Tuesday, August 18, 2009

Failing fast

I returned from the US yesterday. We were on vacation in California, and hearing that Father was failing fast we spent the last few days with him and Mother in Cortland. As you know, he was diagnosed with multiple myeloma in february last year. After numerous complications he seemed to respond to treatment and from July to May had 10 good months. In May he began to experience episodes of weakness and testing showed the myeloma had invaded the central nervous system. This is a very rare complication and the prognosis is bad. Since then he has been getting progressively weaker. He has experienced a rapid decline in the last 2 weeks. From still going upstairs to bed 1 1/2 weeks ago to not being unable to bear weight more than a few seconds with support on thursday. He hardly speaks anymore, though we think he hears and listens. He mostly lies with his eyes shut. Must be fed and otherwise cared for in bed. The worst is that he seems to have a good bit of pain. It was a huge shock to see him like this. Mother is trying her best with the help of hospice. I was there for a few days and my brother Roland has returned from California to stay until the end.

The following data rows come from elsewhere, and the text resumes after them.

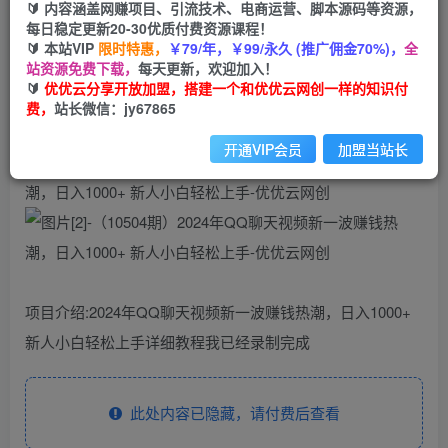
🔰 内容涵盖网赚项目、引流技术、电商运营、脚本源码等资源，
（10504期）2024年QQ聊天视频新一波赚钱热
每日稳定更新20-30优质付费资源课程！
潮，日入1000+ 新人小白轻松上手
🔰 本站VIP
限时特惠，
￥79/年，￥99/永久 (推广佣金70%)，
全
站资源免费下载，
每天更新，欢迎加入！
优优云网创
🔰
优优云分享开放加盟，搭建一个和优优云网创一样的知识付
私信
关注
2年前更新
费，
站长微信：jy67865
47
67
开通VIP会员
加盟当站长
项目介绍:2024年QQ聊天视频新一波赚钱热潮，日入1000+
新人小白轻松上手详细教程我已经录制完成
此处内容已隐藏，请付费后查看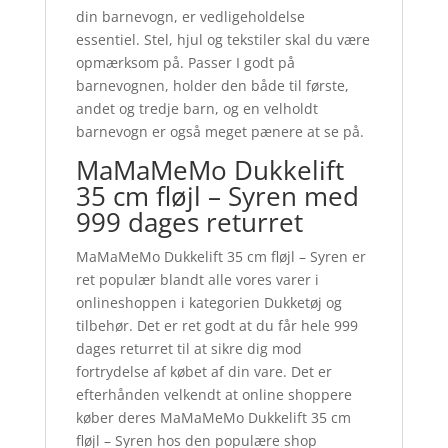
din barnevogn, er vedligeholdelse
essentiel. Stel, hjul og tekstiler skal du være
opmærksom på. Passer I godt på
barnevognen, holder den både til første,
andet og tredje barn, og en velholdt
barnevogn er også meget pænere at se på.
MaMaMeMo Dukkelift
35 cm fløjl – Syren med
999 dages returret
MaMaMeMo Dukkelift 35 cm fløjl – Syren er
ret populær blandt alle vores varer i
onlineshoppen i kategorien Dukketøj og
tilbehør. Det er ret godt at du får hele 999
dages returret til at sikre dig mod
fortrydelse af købet af din vare. Det er
efterhånden velkendt at online shoppere
køber deres MaMaMeMo Dukkelift 35 cm
fløjl – Syren hos den populære shop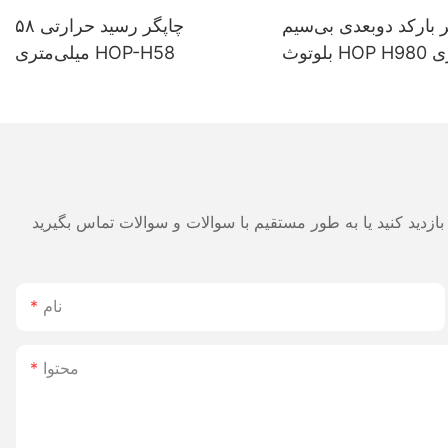
 بارکد دوبعدی بی‌سیم
چاپگر رسید حرارتی ۵۸
بلوتوث HOP H980 با باتری
میلی‌متری HOP-H58
280 میلی‌آمپرساعت و عمر
ی برای انبار و لجستیک
نام
محتوا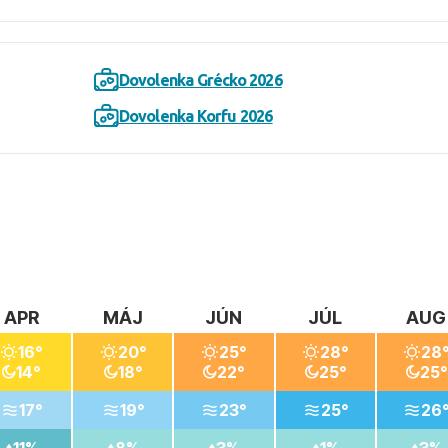
Dovolenka Grécko 2026
Dovolenka Korfu 2026
APR
MÁJ
JÚN
JÚL
AUG
16°
20°
25°
28°
28
14°
18°
22°
25°
25°
17°
19°
23°
25°
26
11%
8%
3%
1%
3%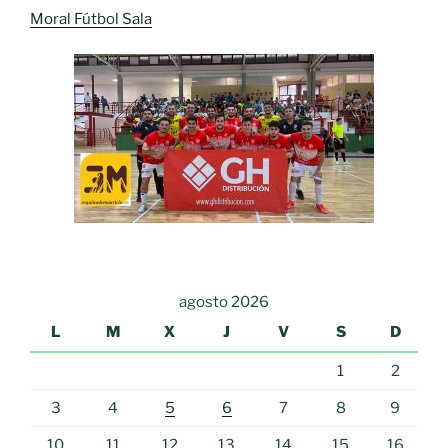
Moral Fútbol Sala
agosto 2026
L
M
X
J
V
S
D
1
2
3
4
5
6
7
8
9
10
11
12
13
14
15
16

We don't think he will live more than a few more weeks, and we all agree that we will try to make it possible for him to die at home. It is what he wants. Hospice sends an aide 2 hrs a day, and have helped with equipment, physical therapy consults and a nurse is on call 24/7. The church and the waldorf community are ralleying to help mother by bringing food and sitting with Father so that she can get away to swim and do errands.
I have returned to Norway, but will go back on short notice when they say the end is near. I wish I could have stayed on. There is so much I could have done to help!